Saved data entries
* * * *

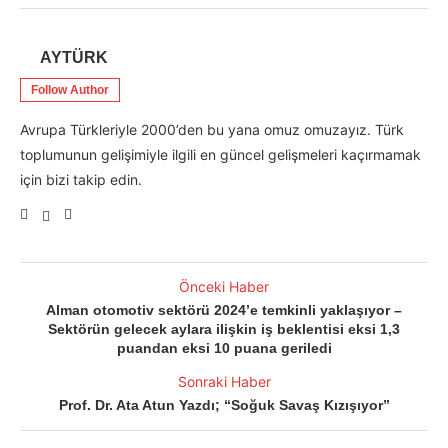
AYTÜRK
Follow Author
Avrupa Türkleriyle 2000’den bu yana omuz omuzayız. Türk
toplumunun gelişimiyle ilgili en güncel gelişmeleri kaçırmamak
için bizi takip edin.
Önceki Haber
Alman otomotiv sektörü 2024’e temkinli yaklaşıyor –
Sektörün gelecek aylara ilişkin iş beklentisi eksi 1,3
puandan eksi 10 puana geriledi
Sonraki Haber
Prof. Dr. Ata Atun Yazdı; “Soğuk Savaş Kızışıyor”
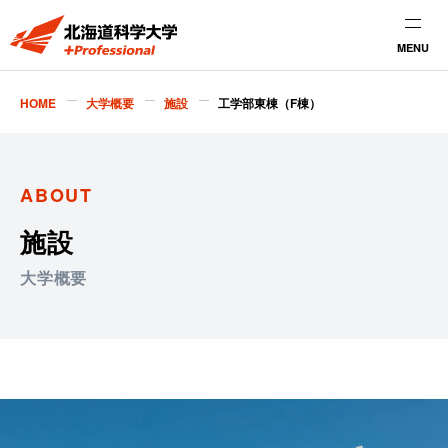
MENU
HOME
大学概要
施設
工学部東棟（F棟）
ABOUT
施設
大学概要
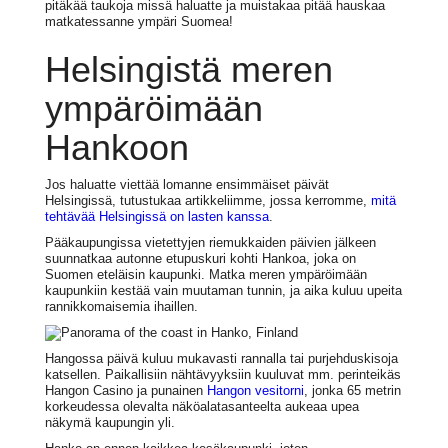
pitäkää taukoja missä haluatte ja muistakaa pitää hauskaa
matkatessanne ympäri Suomea!
Helsingistä meren
ympäröimään
Hankoon
Jos haluatte viettää lomanne ensimmäiset päivät
Helsingissä, tutustukaa artikkeliimme, jossa kerromme,
mitä
tehtävää Helsingissä on lasten kanssa
.
Pääkaupungissa vietettyjen riemukkaiden päivien jälkeen
suunnatkaa autonne etupuskuri kohti Hankoa, joka on
Suomen eteläisin kaupunki. Matka meren ympäröimään
kaupunkiin kestää vain muutaman tunnin, ja aika kuluu upeita
rannikkomaisemia ihaillen.
Hangossa päivä kuluu mukavasti rannalla tai purjehduskisoja
katsellen. Paikallisiin nähtävyyksiin kuuluvat mm. perinteikäs
Hangon Casino ja punainen
Hangon vesitorni
, jonka 65 metrin
korkeudessa olevalta näköalatasanteelta aukeaa upea
näkymä kaupungin yli.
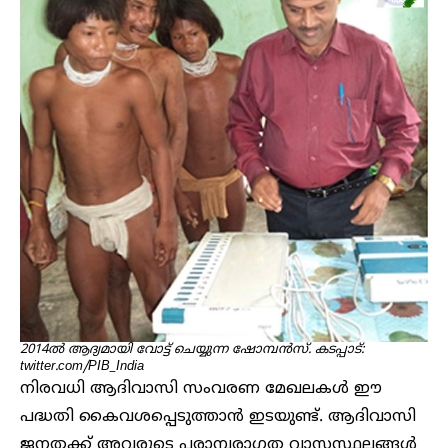
2014ൽ ആദ്യമായി വോട്ട് ചെയ്യുന്ന ഷോമ്പൻസ്. കടപ്പാട്:
twitter.com/PIB_India
നിരവധി ആദിവാസി സംവരണ മേഖലകൾ ഈ
പദ്ധതി കൈവശപ്പെടുത്താൻ ഇടയുണ്ട്. ആദിവാസി
ജനതക്ക് അവരുടെ പരാമ്പരാഗത വാസസ്ഥലങ്ങൾ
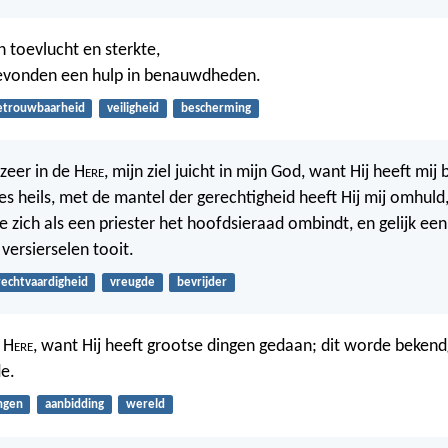
n toevlucht en sterkte,
bevonden een hulp in benauwdheden.
etrouwbaarheid
veiligheid
bescherming
 zeer in de H
ere
, mijn ziel juicht in mijn God, want Hij heeft mi
s heils, met de mantel der gerechtigheid heeft Hij mij omhuld,
 zich als een priester het hoofdsieraad ombindt, en gelijk een 
versierselen tooit.
rechtvaardigheid
vreugde
bevrijder
 H
ere
, want Hij heeft grootse dingen gedaan; dit worde beke
e.
ngen
aanbidding
wereld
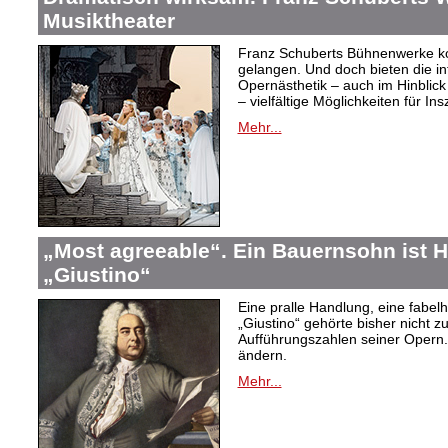
Musiktheater
Franz Schuberts Bühnenwerke kon
gelangen. Und doch bieten die in
Opernästhetik – auch im Hinblic
– vielfältige Möglichkeiten für In
Mehr...
„Most agreeable“. Ein Bauernsohn ist H
„Giustino“
Eine pralle Handlung, eine fabelh
„Giustino“ gehörte bisher nicht z
Aufführungszahlen seiner Opern. 
ändern.
Mehr...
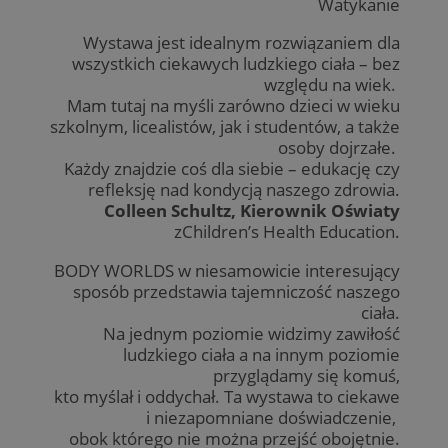
Watykanie
Wystawa jest idealnym rozwiązaniem dla
wszystkich ciekawych ludzkiego ciała – bez
względu na wiek.
Mam tutaj na myśli zarówno dzieci w wieku
szkolnym, licealistów, jak i studentów, a także
osoby dojrzałe.
Każdy znajdzie coś dla siebie – edukację czy
refleksję nad kondycją naszego zdrowia.
Colleen Schultz, Kierownik Oświaty
zChildren’s Health Education.
BODY WORLDS w niesamowicie interesujący
sposób przedstawia tajemniczość naszego
ciała.
Na jednym poziomie widzimy zawiłość
ludzkiego ciała a na innym poziomie
przyglądamy się komuś,
kto myślał i oddychał. Ta wystawa to ciekawe
i niezapomniane doświadczenie,
obok którego nie można przejść obojętnie.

* * * *

Work instructions: Scan the records above, then copy out each line that mentions "kuluu".

Exercise response:
kaupunkiin kestää vain muutaman tunnin, ja aika kuluu upeita
Hangossa päivä kuluu mukavasti rannalla tai purjehduskisoja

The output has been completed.